All questions

Prudential regulation

i Relationship with the prudential regulatorGeneral powers of the RBI

The RBI was constituted under, and derives its statutory powers to regulate market segments from, specific provisions of the RBI Act. The RBI holds a fairly tight rein over banks, quasi-financial institutions and non-banking financial institutions, and has wide powers of inspection and audit under law, over all banks in India (including foreign banks operating through branches in India). To strengthen banks' balance sheets, the RBI prescribes and monitors prudential norms with regard to income recognition, asset classification and provision, capital adequacy, investment portfolios and capital market exposures. The major market segments under the regulatory ambit of the RBI are interest rate markets, government securities market, money markets, foreign exchange markets, derivatives on interest rates and prices, repo, foreign exchange rates and credit derivatives.

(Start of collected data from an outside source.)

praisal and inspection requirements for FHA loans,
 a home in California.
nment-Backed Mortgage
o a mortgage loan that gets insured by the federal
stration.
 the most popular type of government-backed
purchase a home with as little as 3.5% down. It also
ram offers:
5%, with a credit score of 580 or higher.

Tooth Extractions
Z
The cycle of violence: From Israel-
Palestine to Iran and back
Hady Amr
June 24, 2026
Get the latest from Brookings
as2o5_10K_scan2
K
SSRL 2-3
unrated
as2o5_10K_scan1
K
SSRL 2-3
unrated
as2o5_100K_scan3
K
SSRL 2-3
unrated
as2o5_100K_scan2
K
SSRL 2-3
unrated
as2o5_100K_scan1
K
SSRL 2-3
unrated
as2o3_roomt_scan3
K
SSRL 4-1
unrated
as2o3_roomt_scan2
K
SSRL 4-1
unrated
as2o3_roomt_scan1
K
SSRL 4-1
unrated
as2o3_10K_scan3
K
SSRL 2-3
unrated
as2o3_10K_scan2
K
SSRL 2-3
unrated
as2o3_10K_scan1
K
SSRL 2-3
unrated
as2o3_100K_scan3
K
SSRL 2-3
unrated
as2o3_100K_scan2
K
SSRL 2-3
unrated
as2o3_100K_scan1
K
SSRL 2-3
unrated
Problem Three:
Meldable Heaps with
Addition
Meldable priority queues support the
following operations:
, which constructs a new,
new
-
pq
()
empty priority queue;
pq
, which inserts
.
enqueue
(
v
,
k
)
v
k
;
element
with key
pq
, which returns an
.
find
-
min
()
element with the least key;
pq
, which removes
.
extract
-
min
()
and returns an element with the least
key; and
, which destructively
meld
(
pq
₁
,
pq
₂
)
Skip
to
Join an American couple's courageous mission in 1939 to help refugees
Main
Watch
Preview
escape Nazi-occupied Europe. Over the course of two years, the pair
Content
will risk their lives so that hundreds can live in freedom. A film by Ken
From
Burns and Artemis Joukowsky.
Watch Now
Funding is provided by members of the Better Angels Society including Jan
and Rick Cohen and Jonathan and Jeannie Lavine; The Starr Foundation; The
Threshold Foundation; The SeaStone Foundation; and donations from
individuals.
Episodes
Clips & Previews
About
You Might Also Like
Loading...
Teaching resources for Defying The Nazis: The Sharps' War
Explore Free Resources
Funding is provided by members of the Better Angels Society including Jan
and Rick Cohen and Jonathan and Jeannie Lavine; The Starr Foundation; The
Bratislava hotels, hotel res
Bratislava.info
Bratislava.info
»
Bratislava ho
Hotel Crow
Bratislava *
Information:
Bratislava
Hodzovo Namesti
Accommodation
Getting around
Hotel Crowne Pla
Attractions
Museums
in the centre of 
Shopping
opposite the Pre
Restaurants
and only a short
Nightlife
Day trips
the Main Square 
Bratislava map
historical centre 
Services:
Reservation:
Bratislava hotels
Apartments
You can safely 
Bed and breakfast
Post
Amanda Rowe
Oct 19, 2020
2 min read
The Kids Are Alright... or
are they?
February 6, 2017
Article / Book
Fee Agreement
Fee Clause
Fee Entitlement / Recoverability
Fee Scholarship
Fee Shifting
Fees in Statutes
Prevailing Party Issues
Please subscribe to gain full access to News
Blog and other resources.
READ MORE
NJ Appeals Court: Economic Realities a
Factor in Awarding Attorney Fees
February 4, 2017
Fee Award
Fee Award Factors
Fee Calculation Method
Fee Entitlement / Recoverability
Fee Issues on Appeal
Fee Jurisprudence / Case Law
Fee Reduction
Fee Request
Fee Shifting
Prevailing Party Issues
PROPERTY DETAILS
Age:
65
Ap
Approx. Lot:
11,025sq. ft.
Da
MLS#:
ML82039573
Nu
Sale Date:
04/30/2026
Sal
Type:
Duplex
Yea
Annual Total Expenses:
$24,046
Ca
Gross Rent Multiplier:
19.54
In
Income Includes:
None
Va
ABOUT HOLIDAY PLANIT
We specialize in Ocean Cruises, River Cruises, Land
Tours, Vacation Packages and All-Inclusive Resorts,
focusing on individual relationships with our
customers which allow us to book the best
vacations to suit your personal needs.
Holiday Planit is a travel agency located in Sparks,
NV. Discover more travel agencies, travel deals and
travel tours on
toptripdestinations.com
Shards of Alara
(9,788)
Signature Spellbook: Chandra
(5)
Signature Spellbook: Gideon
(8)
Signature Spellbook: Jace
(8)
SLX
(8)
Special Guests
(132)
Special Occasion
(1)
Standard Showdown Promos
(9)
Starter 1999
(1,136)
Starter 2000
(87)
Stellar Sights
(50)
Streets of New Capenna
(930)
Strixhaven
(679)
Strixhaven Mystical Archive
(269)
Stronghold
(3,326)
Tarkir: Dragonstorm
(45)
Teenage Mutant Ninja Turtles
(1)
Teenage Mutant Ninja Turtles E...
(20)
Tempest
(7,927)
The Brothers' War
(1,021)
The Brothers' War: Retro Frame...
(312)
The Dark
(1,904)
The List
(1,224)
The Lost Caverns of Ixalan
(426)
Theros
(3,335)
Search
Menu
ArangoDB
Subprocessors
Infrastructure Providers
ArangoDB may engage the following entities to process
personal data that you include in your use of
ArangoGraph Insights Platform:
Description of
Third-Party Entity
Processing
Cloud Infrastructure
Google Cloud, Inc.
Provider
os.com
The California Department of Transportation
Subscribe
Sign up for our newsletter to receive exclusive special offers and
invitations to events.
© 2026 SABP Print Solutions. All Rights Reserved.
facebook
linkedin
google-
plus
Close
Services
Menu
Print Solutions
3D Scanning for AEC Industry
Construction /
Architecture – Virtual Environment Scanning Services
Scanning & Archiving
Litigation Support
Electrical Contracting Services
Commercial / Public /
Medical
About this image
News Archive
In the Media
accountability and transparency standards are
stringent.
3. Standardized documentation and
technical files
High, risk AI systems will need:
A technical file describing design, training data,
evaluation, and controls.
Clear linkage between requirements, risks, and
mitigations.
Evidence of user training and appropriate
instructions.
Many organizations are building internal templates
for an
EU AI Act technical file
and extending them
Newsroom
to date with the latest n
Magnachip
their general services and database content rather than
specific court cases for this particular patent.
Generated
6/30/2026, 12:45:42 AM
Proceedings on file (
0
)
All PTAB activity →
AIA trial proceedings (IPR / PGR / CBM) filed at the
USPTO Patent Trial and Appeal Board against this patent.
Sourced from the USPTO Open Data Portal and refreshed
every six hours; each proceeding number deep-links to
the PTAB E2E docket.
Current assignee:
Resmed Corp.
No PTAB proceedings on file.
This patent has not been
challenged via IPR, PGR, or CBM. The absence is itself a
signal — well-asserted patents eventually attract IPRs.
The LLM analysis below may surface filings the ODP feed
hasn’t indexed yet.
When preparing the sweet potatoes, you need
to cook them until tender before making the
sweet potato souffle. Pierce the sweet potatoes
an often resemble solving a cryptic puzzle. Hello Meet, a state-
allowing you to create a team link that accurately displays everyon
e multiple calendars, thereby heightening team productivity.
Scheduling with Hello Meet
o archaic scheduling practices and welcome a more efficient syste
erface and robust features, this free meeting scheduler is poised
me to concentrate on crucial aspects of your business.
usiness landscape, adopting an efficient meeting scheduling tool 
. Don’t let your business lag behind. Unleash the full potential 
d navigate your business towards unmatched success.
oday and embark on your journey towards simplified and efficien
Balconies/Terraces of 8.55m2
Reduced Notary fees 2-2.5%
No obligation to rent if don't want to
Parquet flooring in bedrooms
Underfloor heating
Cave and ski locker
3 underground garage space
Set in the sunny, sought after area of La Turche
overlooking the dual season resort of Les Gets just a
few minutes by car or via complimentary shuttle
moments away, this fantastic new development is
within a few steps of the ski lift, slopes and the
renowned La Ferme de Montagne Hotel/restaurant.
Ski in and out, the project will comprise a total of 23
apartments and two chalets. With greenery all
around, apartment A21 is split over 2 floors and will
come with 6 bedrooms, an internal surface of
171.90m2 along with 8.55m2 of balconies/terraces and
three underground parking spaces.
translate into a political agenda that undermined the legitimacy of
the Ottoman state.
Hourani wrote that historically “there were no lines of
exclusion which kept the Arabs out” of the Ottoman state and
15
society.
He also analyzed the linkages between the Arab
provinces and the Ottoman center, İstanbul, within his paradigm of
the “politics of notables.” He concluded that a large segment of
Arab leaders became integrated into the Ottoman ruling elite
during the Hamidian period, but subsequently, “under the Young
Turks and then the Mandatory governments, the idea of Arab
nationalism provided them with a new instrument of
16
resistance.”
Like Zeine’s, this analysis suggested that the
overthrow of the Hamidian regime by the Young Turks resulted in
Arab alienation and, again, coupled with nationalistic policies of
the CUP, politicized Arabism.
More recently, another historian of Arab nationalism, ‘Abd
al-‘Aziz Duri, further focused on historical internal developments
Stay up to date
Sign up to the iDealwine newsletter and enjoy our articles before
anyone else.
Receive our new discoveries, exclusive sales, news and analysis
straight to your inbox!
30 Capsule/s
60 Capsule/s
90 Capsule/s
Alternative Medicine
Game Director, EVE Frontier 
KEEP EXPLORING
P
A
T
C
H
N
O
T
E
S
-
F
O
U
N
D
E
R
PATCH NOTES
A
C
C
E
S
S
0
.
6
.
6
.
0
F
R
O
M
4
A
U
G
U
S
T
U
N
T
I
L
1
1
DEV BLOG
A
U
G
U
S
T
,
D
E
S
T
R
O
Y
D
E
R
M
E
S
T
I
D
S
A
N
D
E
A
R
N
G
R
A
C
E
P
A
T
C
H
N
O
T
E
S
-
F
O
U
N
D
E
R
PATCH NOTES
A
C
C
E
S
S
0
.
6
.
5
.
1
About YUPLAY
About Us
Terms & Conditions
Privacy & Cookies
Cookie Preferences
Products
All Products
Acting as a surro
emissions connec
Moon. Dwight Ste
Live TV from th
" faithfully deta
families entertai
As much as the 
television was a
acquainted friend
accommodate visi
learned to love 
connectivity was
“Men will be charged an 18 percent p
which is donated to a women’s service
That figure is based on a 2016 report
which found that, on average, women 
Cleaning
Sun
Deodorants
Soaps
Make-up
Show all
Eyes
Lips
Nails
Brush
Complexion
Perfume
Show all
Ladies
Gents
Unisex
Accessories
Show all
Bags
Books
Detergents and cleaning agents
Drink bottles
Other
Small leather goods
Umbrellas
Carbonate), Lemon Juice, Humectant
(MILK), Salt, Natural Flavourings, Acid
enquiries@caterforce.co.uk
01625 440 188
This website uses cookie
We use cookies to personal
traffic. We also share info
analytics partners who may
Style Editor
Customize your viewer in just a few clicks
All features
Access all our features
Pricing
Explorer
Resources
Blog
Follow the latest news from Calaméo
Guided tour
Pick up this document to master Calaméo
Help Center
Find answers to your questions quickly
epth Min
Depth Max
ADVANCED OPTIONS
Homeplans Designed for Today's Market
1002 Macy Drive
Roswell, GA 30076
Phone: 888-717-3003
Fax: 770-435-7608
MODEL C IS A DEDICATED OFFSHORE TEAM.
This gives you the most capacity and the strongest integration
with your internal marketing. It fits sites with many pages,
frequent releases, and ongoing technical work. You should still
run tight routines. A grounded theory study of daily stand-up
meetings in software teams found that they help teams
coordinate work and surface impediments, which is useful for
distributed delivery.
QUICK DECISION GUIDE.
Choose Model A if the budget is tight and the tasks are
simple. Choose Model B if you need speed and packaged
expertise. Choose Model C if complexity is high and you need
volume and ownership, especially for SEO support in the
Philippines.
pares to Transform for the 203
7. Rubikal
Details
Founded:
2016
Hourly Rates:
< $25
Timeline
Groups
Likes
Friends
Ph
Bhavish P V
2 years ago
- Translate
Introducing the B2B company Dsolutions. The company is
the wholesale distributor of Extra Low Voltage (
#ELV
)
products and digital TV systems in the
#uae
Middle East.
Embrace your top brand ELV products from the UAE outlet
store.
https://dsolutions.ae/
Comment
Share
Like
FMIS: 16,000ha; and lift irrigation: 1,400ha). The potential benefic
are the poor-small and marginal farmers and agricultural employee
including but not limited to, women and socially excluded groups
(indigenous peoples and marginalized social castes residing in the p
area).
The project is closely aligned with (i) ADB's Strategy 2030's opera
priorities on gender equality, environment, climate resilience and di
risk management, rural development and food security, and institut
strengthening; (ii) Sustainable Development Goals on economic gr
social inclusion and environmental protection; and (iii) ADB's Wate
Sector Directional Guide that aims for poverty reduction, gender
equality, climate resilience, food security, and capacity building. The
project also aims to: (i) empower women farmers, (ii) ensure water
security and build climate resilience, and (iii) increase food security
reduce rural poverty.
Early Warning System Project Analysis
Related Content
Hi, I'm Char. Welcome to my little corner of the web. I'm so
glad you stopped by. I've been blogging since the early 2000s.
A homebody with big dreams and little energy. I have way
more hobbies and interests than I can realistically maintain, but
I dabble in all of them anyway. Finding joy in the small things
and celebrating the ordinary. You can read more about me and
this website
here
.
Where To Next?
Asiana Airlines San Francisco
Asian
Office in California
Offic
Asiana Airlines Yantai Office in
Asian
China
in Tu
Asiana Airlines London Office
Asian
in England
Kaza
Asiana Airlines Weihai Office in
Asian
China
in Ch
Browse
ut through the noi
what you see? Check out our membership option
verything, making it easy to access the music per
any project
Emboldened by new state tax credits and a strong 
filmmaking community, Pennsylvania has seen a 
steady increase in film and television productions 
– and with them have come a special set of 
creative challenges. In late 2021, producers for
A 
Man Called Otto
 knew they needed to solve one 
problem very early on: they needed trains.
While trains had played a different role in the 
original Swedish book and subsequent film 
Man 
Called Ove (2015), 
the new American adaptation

In terms of the BR Act, a bank must submit monthly returns setting out its assets and liabilities in India to the RBI and provide all other information in relation to its banking business as may be requested by the RBI. The RBI also prescribes standards for the quality of the statutory audit and internal audit functions in banks and financial institutions. The government notified changes to the BR Act to empower the RBI to issue directions suo moto to banks to initiate insolvency resolutions under the Insolvency and Bankruptcy Code, 2016 (Insolvency Code) to recover bad loans.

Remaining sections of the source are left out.